Question [Interproscan Output: Missing Columns 12-15]

Hi! I am fairly new in doing Bioinformatics (genome annotation of a non-model fish). Our team finished in structural annotation using BRAKER3 Pipeline. I now have an outputs of braker.aa, etc.

I used eggNOG-Mapper and Interproscan for functional annotation. While using interproscan, I did input my braker.aa file and have the following parameters:

InterProScan database: 5.59-91.0

Applications to run:

TIGRFAM: protein families based on hidden Markov models (HMMs) FunFam: Prediction of functional annotations for novel, uncharacterized sequences.
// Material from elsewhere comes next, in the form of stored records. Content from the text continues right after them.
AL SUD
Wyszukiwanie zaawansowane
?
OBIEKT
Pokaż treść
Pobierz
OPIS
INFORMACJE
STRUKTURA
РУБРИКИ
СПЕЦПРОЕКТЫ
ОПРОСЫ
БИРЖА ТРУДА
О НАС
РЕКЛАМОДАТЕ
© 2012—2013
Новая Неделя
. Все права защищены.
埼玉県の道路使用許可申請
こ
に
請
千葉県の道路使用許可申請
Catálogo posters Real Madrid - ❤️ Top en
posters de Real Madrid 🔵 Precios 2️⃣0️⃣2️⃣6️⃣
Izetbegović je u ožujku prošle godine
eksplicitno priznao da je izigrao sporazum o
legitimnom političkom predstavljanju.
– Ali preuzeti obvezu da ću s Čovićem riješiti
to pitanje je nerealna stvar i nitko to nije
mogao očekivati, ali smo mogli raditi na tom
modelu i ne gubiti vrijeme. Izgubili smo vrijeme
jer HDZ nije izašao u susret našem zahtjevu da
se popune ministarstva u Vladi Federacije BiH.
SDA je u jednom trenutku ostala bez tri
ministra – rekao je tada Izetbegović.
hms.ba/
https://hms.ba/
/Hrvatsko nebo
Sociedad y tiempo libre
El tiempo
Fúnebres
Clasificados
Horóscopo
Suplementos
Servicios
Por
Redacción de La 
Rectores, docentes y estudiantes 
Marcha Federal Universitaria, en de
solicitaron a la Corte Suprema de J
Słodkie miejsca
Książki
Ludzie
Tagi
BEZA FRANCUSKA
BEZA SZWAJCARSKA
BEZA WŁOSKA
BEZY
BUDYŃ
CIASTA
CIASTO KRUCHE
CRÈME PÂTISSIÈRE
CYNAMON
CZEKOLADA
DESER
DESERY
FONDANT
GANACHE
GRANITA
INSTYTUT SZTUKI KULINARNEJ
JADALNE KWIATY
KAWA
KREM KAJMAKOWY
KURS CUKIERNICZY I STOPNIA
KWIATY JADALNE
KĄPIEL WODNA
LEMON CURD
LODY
SFLD: a database of protein families based on hidden Markov models (HMMs) SUPERFAMILY: database of structural and functional annotation for all proteins and genomes PANTHER: Protein ANalysis THrough Evolutionary Relationships Gene3d: Structural assignment for whole genes and genomes using the CATH domain structure database HAMAP: High-quality Automated Annotation of Microbial Proteomes PROSITE Profiles: protein domains, families and functional sites as well as associated profiles to identify them Coils: Prediction of Coiled Coil Regions in Proteins SMART: identification and analysis of domain architectures based on Hidden Markov Models or HMMs SMART: protein domains and families based on well-annotated multiple sequence alignment models PRINTS: group of conserved motifs (fingerprints) used to characterise a protein family PIRSR: protein families based on hidden Markov models (HMMs) and Site Rules PROSITE Pattern: protein domains, families and functional sites as well as associated patterns to identify them AntiFam: a resource of profile-HMMs designed to identify spurious protein predictions. Pfam: protein families, each represented by multiple sequence alignments and hidden Markov models MobiDBLite: Prediction of intrinsically disordered regions in proteins PIRSF: non-overlapping clustering of UniProtKB sequences into a hierarchical order (evolutionary relationships)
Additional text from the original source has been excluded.